§ **AVAILABLE RECORDS**:

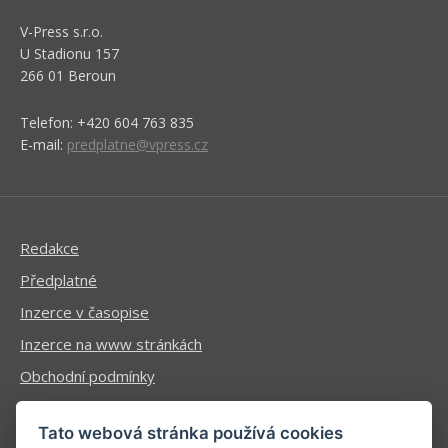
V-Press s.r.o.
U Stadionu 157
266 01 Beroun
Telefon: +420 604 763 835
E-mail:
predplatne@vpress.cz
Redakce
Předplatné
Inzerce v časopise
Inzerce na www stránkách
Obchodní podmínky
Ochrana osobních údajů
Tato webová stránka používá cookies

§ **WHAT NEEDS TO BE DONE**: Output exactly the lines of the data that run from the one containing "Obchodní podmínky" to the very last line, and no others.

§ **COMPLETED EXERCISE**:
Obchodní podmínky
Ochrana osobních údajů
Tato webová stránka používá cookies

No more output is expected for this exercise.